Arts Publications
Topic: RSS FeedGender Outlaw: On Men, Women, and the Rest of Us
ArtForum, April, 1995 by Allucquere Rosanne Stone
Why was I so happy? Merely because we are privileged to witness a rare watershed, the first mainstream book by a transgendered person to tackle issues of performance, gender, and sexuality from a specifically transgendered positionality. As such, it has the potential to explode many of the tired stereotypes of transgender. Its promise is its ability to reach beyond preaching to the already converted and to the gender bigots who will never be converted. Kate Bornstein is writing about "the rest of us" - those who do not accept the facticity of naturalized gender as part of nature, and who are ready to question at the root the way identity is formed in post-Enlightenment Western culture. This project begins perhaps with gender as the common coin of the body's cultural intelligibility, but eventually must extend that inquiry to every facet of subject construction. Thus Bornstein's book is the barest tip of the iceberg. Much of the iceberg is made up of a growing and increasingly visible number of transgendered authors, students, and scholars who, in contravention to the outworn image of transsexuals as people overcome with mindless longing to possess the "body" of the "opposite sex," have gone out to play in traffic - the traffic in the boundaries of gender, sexuality, and desire, in the unlicensed borderlands of personal identity. Their play reveals the radical artifice of gender, and by their visibility they foreground the busy and far-from-empty territory between the minuscule poles of gender and sexuality that our culture determinedly labels "man" and "woman." This forbidden zone, in all its forms, has been subjected to the most massively effective magic our civilization knows: the magic of bigotry, of organized religion, of ignorance and fear - which, like the magic of racism, is strong enough to make forbidden territory literally disappear. Except, of course, to those who live within it.

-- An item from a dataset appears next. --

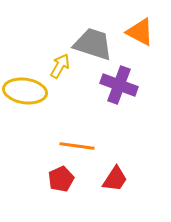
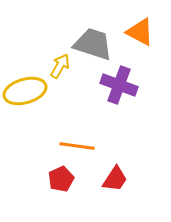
yellow ellipse: rotated 24 degrees counterclockwise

Bornstein's approach is personal and idiosyncratic. She writes her life in its rich ambiguity and contradiction, providing photographs of her bar mitzvah when she was a nice Jewish boy in New York, expressing her early doubts about her gender identity and later her fears and hard questions. She emerges from this frank and complex account as a cyborg for our time - an assemblage of lives, remorselessly reflexive, critically aware of social performance and self-performance, prepared to strike their sets and move on to new territory whenever appropriate. Hers is the nonlinear, mobile, and situated subjectivity that Gregory Ulmer implies as the product of the project of Chorography, where traditional method collides with hypertext and explodes into new configurations. "Speaking, my accent still echoes this chameleon quality - you can hear in me traces of New Jersey, New York, Toronto, Alabama, California, Philadelphia, and London by way of Saskatoon." Likewise with the cultural and conceptual loci that have written themselves into her body and that speak through her and upon her in their rich and terrible diversity. It is a journey that evinces in Bornstein a gentle humor and relatively quiet reflection - that is, for a raging performance artist.
As part of her work, Bornstein catalogues the arsenal of possible weapons in what she considers (perhaps, and it's a complex perhaps) to be the war to end all gender. She dismisses the once-radical use of androgyny as a tool in this war as no more than a reification of binarism: "Androgyny assumes that there's male stuff on one side of a spectrum, and female stuff on another . . . and somewhere in the middle of this straight line, there's an ideal blend of 'male' and 'female.' However, by saying there's a 'middle,' androgyny really keeps the opposites in place. . . . Androgyny could be seen as a trope of the bipolar gender system, as it further establishes the idea of two-and-only-two-genders." She identifies the pervasive misunderstanding of the nature of the "war" between the "sexes" and reframes it as the class struggle that better explains its peculiar nature: "Gender struggles have historically failed to reach their goals, whereas class conflicts have historically had some degree of success. . . . It's time to call the persistent clash of genders what it really is: a class conflict within a dangerously invisible and pervasive cult-like class system. Gender is indeed a group, a club, a church - but it operates as a class system, pervasively, throughout the culture." From this understanding of transsexuals as an oppressed minority and gender as veiled class, it is a simple transition to the logical next step: "The dynamic of transsexualism today is the dynamic of an oppressed people faced with no alternative to forced assimilation into a culture that would rather see them dead. The response to this oppression is the rise of individual transsexuals who resist this. The successful methods by which the resistance will occur is unpredictable, even to the gender rebels themselves." From this declaration it is merely a short step to the necessary outcome of such a progressus: for transsexuals to identify themselves as a class within the ongoing discourses of class and race, and to act as such, in solidarity and common purpose.